Linick pointed to Councilman Jack Evans of Ward 2, who is the chamber’s longest-serving member and chair of its finance committee. “He really has his finger” on the city, she said.
“I think each of them have strengths they can point to,” she said.
So voters can get to know the candidates, the JCRC is sponsoring a mayoral debate March 27 at Sixth and I Historic Synagogue with moderator Will Sommer, a writer at Washington City Paper.
Also running for mayor is Jack Evans, councilman from Ward 2; David Catania, an at-large councilman who is running as an independent; Reta Jo Lewis, an attorney who was a special assistant to President Bill Clinton; Frank Sewell, who has unsuccessfully run twice before; Carlos Allen, who allegedly crashed a White House party in 2010; Octavia Wells, Michael Green and the lone Republican, James Caviness.
In D.C.’s Ward 1, a long-term incumbent is facing serious opposition from political novice Brianne Nadeau, who was endorsed by JUFJ and has been benefitting from its campaigning on her behalf.
Democratic Councilman Jim Graham was first elected in 1998 and is currently in his fourth term as councilman for the ward, which encompasses such diverse areas as U Street, Adams Morgan, Mount Pleasant, Columbia Heights and Howard University.
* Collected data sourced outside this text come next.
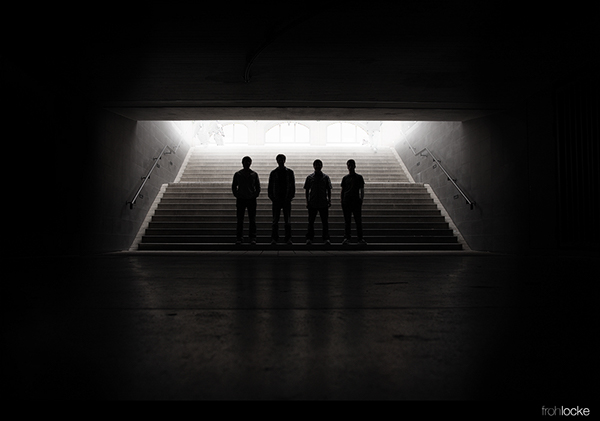 Where is `ceiling`? ceiling is located at coordinates (301, 36). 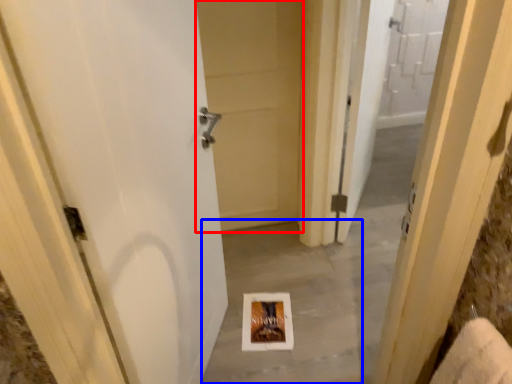 Question: Which of the following is the closest to the observer, door (highlighted by a red box) or concrete (highlighted by a blue box)?

Choices:
 (A) door
 (B) concrete

Answer: (B) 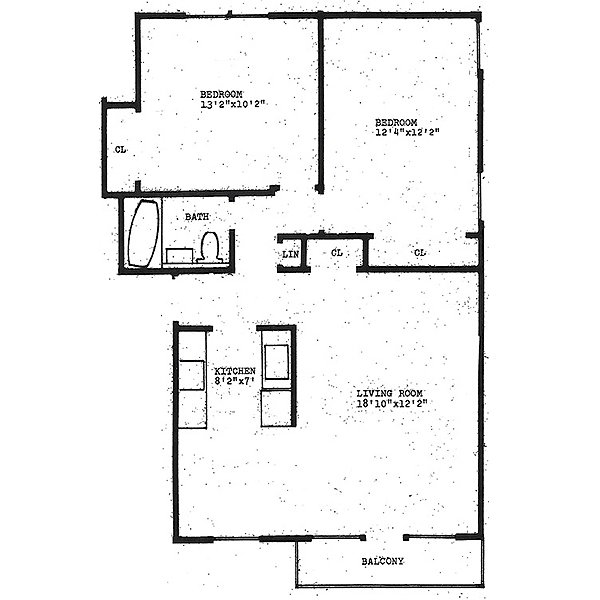 Locate an element on the screen. bedroom is located at coordinates (223, 100), (392, 121). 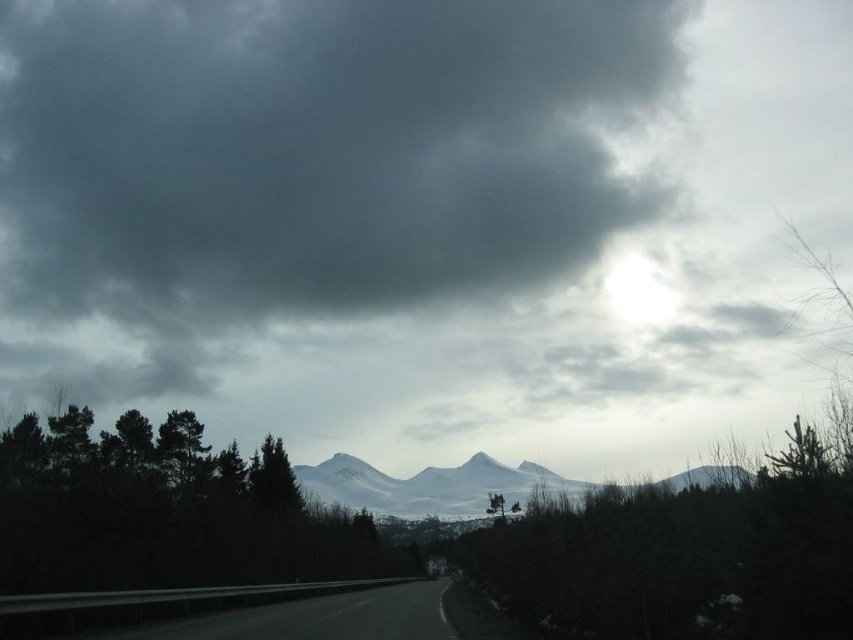 Is dark gray cloud at upper center taller than black asphalt highway at lower center?

Yes.

Is point (33, 208) positioned after point (428, 580)?

Yes, point (33, 208) is farther from viewer.

At what (x,y) coordinates should I click in order to perform the action: click on dark gray cloud at upper center. Please return your answer as a coordinate pair (x, y). Looking at the image, I should click on (300, 170).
He is chair of the council’s Committee on Human Services and previously was chair of the Committee on Public Works.
Before becoming a councilman, Graham worked at the Whitman-Walker Clinic.
Nadeau is on leave from her job as vice president at Rabinowitz Communications. She got her first taste for the political life as a member of Neighborhood Watch back in 2005, where she walked around the area and talked with residents. The following year, Nadeau, 33, joined the Advisory Neighborhood Commission.
If elected, Nadeau said she would work to help young families to be able to afford living in the District and trust the school system.
She also wants residents who raised their families in D.C. to stay in their homes.
She pointed to Graham’s ethical problems while in office, including being reprimanded by the D.C. ethics board for committing “one or more violations of the District of Columbia Code of Conduct.” In February of last year, The Washington Post called for Graham’s resignation.